What the exercise asks
Show all lines of the entries in which the word "Drop" is found.

[Records drawn from a dataset]
--- START ---
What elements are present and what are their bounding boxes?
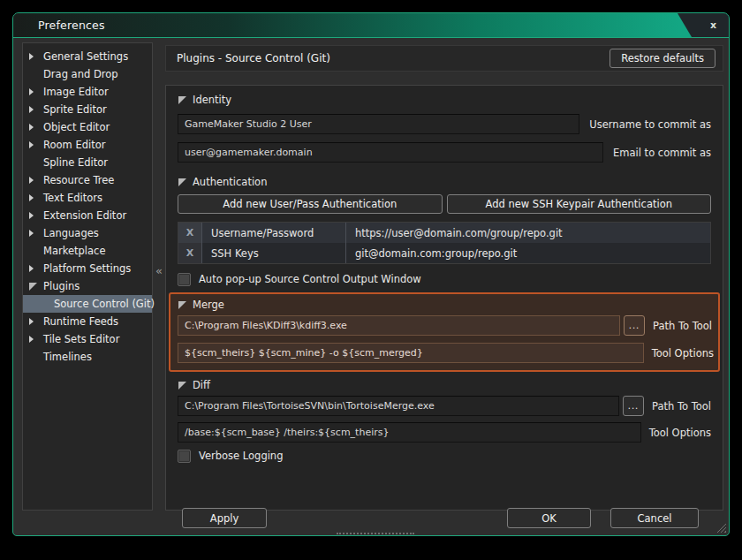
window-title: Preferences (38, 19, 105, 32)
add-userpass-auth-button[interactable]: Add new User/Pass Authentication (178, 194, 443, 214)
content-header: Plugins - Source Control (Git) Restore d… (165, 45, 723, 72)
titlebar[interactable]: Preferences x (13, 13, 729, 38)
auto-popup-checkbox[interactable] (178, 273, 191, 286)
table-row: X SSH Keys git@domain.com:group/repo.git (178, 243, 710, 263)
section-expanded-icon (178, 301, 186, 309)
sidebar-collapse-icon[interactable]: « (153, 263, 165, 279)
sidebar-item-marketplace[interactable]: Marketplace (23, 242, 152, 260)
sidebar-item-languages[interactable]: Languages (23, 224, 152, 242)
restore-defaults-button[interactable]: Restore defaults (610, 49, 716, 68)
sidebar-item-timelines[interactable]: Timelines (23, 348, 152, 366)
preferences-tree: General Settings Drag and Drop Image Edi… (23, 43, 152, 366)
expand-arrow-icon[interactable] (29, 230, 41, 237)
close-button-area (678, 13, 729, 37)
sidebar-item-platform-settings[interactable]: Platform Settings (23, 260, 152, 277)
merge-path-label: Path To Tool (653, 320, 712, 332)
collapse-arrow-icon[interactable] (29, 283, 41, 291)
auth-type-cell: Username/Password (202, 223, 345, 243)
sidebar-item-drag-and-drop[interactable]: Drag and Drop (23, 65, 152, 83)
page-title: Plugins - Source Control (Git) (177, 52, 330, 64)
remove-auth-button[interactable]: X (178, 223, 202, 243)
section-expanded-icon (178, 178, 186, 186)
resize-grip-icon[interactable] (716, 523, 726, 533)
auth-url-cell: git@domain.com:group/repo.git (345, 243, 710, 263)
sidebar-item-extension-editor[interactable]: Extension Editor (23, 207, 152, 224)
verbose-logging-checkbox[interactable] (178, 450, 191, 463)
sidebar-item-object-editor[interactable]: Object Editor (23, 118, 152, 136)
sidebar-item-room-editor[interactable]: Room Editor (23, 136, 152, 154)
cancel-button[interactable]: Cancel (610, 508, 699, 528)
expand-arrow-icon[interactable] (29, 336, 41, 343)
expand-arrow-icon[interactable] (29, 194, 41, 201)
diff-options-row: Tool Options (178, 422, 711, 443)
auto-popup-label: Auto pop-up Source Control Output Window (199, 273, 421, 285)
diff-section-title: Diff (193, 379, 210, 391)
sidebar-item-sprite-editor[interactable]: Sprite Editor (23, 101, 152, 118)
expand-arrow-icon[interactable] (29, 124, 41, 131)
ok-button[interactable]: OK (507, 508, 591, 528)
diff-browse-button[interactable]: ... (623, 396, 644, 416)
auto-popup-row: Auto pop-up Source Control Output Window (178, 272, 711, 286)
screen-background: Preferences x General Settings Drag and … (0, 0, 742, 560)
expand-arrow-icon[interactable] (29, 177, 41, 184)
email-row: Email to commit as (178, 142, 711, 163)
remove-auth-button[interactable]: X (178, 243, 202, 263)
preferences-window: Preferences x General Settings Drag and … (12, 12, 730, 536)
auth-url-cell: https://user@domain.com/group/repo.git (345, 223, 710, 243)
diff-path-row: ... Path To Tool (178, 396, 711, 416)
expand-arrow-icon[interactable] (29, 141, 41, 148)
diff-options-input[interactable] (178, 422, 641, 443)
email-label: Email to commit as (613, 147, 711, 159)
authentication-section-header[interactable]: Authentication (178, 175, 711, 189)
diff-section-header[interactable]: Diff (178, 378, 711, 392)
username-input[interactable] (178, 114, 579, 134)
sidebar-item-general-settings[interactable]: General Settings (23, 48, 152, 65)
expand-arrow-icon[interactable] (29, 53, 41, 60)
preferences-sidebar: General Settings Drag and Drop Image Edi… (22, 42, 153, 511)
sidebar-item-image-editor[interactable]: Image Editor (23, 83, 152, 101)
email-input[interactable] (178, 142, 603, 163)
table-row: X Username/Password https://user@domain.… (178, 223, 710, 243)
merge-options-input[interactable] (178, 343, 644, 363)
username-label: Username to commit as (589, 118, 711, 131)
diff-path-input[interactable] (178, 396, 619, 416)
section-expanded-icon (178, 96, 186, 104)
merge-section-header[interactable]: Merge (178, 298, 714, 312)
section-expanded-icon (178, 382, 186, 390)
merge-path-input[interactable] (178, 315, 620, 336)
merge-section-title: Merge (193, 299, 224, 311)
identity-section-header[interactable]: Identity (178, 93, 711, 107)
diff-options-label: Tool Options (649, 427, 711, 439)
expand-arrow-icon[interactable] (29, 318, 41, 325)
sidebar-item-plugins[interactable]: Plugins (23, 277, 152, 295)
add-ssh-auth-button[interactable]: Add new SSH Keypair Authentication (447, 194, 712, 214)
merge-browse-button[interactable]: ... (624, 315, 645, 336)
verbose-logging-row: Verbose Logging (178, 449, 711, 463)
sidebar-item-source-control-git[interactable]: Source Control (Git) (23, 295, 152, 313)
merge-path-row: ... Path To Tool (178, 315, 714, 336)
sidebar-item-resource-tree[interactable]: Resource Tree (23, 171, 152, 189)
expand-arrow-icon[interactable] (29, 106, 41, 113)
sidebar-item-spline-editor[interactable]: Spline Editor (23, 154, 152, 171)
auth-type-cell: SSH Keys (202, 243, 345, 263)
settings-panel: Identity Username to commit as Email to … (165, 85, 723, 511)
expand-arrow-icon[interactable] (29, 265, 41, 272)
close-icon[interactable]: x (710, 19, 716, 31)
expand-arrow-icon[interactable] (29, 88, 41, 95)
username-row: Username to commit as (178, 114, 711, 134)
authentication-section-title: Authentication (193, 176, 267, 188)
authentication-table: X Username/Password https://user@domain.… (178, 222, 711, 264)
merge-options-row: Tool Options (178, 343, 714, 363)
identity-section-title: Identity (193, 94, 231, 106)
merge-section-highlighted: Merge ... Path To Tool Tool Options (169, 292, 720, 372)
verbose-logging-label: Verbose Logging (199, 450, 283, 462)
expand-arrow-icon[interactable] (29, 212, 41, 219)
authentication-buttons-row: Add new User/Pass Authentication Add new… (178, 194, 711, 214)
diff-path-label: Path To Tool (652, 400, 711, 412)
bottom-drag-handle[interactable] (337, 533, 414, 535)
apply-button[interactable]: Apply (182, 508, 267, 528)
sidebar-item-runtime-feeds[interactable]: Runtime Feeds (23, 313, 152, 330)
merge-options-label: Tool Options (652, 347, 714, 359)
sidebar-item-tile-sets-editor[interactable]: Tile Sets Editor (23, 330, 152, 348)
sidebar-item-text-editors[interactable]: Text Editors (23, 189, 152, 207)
--- END ---
Answer to the exercise
preferences-tree: General Settings Drag and Drop Image Edi… (23, 43, 152, 366)
sidebar-item-drag-and-drop[interactable]: Drag and Drop (23, 65, 152, 83)
preferences-sidebar: General Settings Drag and Drop Image Edi… (22, 42, 153, 511)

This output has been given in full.